In questi giorni abbiamo assistito, ancora una volta, a fortissime polemiche ingenerate da decisioni giudiziarie.
Stavolta, ad essere travolte dal clamore mediatico – per la loro indubbia delicatezza – sono state la sentenza della Corte di Appello di Palermo nel processo sulla cd. trattativa Stato/Mafia, e quella pronunciata, a pochi giorni di distanza, dal Tribunale di Locri nei confronti, tra gli altri, dell’ex Sindaco di Riace, Domenico Lucano.
Le polemiche, come spesso avviene, hanno avuto ampio risalto sugli organi di stampa e hanno visto protagonisti uomini politici e di cultura che si sono schierati a favore o contro le decisioni, con argomentazioni atecniche e non supportate da alcuna conoscenza del processo.
Abbiamo condiviso la decisione dell’ANM di attendere la chiusura delle urne prima di esprimere una qualsiasi posizione per ragioni di opportunità legate alla candidatura di uno dei soggetti coinvolti alle elezioni regionali in Calabria. Riteniamo, infatti, che la prudenza dovrebbe sempre indurre chi ha ruoli di rappresentanza in Magistratura ad evitare rischi di inaccettabili strumentalizzazioni, quasi inevitabili nei momenti più significativi delle competizioni elettorali.
Ed è per questa ragione che anche il gruppo di Unicost ha deciso di attendere sino ad oggi per rendere pubblica la propria posizione.
Ci vediamo costretti a ribadire quanto affermato più volte in casi simili. Le decisioni giudiziarie sono frutto di complesse attività istruttorie. Possono essere certamente criticate, ma andrebbero innanzitutto attese le motivazioni e in ogni caso i giudizi non devono mai sfociare in attacchi scomposti, men che mai in attacchi personali ai magistrati che le hanno pronunciate.
Nel caso del processo di Locri, peraltro, si assiste alla peculiare situazione dove anche alcuni magistrati stanno esprimendo valutazioni nel merito della vicenda processuale – ancora aperta, si ripete, senza che nessuno conosca la motivazione della sentenza – con dichiarazioni ampiamente riprese dagli organi di stampa.
Non vi è dubbio che il diritto di manifestare il proprio pensiero sia di tutti i cittadini, ma il rispetto che la Magistratura si aspetta di ricevere dall’esterno nell’esercizio dell’attività giurisdizionale dovrebbe indurre anche al suo interno, ed in modo ancora più rigoroso, a riservare analogo rispetto.

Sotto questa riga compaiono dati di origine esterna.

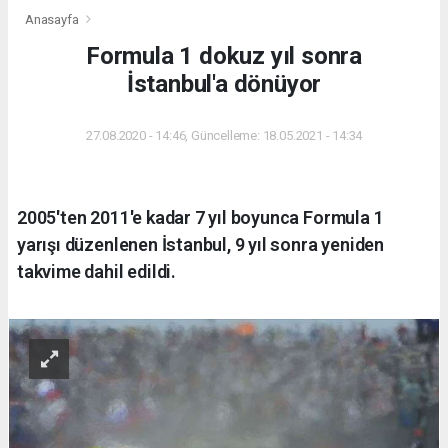
Anasayfa
Formula 1 dokuz yıl sonra
İstanbul'a dönüyor
27.08.2020 - 14:46, Güncelleme: 18.05.2021 - 14:34
2005'ten 2011'e kadar 7 yıl boyunca Formula 1
yarışı düzenlenen İstanbul, 9 yıl sonra yeniden
takvime dahil edildi.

Entrare nel merito delle vicende giudiziarie ancora aperte, criticare le decisioni e l’entità delle condanne, peraltro prima ancora di leggere le motivazioni, alludere all’impatto che le pronunce giudiziarie potrebbero avere sull’opinione pubblica (di cui il giudice evidentemente dovrebbe tenere conto), legittimando anche accuse di politicizzazione della giustizia e attacchi mirati alla persona dei magistrati, come avvenuto in questi giorni – tutto questo mina dall’interno i capisaldi dell’esercizio della giurisdizione, e rimanda all’esterno l’immagine di una Magistratura divisa in contrapposte tifoserie rispetto a singole pronunce.
E’ doveroso, soprattutto da parte dei magistrati, operare uno sforzo di cautela e di rispetto per tutti i colleghi chiamati ad occuparsi direttamente delle vicende nelle sedi giudiziarie, onde evitare indebite pressioni che possano attentare alla serenità dell’attività giudiziaria.
Ci auguriamo che il corto circuito cui abbiamo assistito non prosegua oltre e che presto, anche grazie ad una corale presa di distanza da certe esternazioni, si ristabilisca la fisiologia dei rapporti istituzionali.